Copy exactly the lines from the one containing "Apple Inc. including" through the last line of the records below, both included, and leave out the pictures.

> _MATERIALS PROVIDED_:
------------------------------------------------------------------------

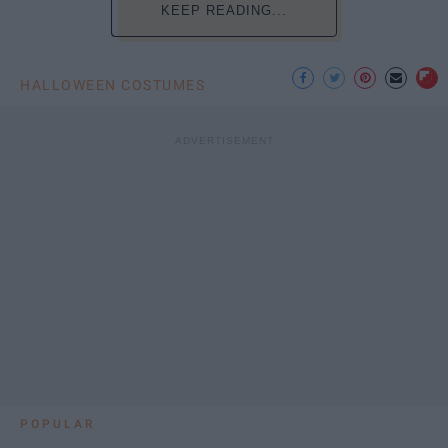
KEEP READING...
HALLOWEEN COSTUMES
POPULAR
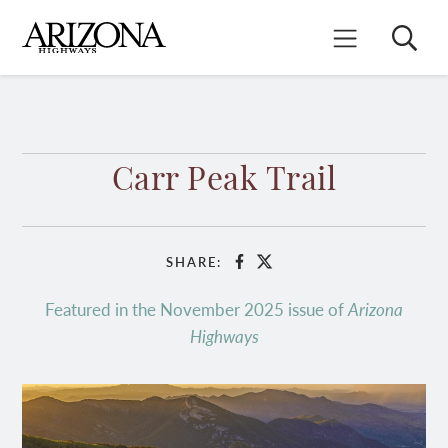
Skip
to
Search
Mobile Menu
main
content
Carr Peak Trail
SHARE:
Facebook
X
Featured in the November 2025 issue of
Arizona
Highways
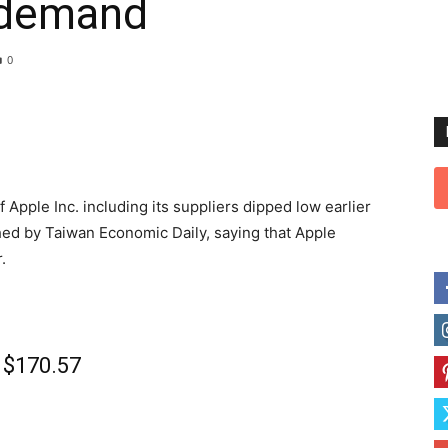
 demand
0
Apple Inc. including its suppliers dipped low earlier
hed by Taiwan Economic Daily, saying that Apple
.
o $170.57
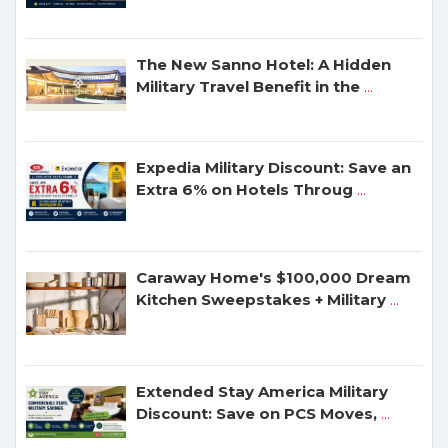
The New Sanno Hotel: A Hidden
Military Travel Benefit in the
...
Expedia Military Discount: Save an
Extra 6% on Hotels Throug
...
Caraway Home's $100,000 Dream
Kitchen Sweepstakes + Military
...
Extended Stay America Military
Discount: Save on PCS Moves,
...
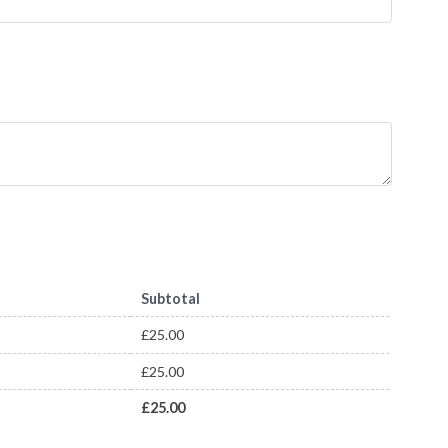
Subtotal
£
25.00
£
25.00
£
25.00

------------------------------------------------------------------------

> _SOLUTION_:
Apple Inc. including its suppliers dipped low earlier
hed by Taiwan Economic Daily, saying that Apple
.
o $170.57
The New Sanno Hotel: A Hidden
Military Travel Benefit in the
...
Expedia Military Discount: Save an
Extra 6% on Hotels Throug
...
Caraway Home's $100,000 Dream
Kitchen Sweepstakes + Military
...
Extended Stay America Military
Discount: Save on PCS Moves,
...
Subtotal
£
25.00
£
25.00
£
25.00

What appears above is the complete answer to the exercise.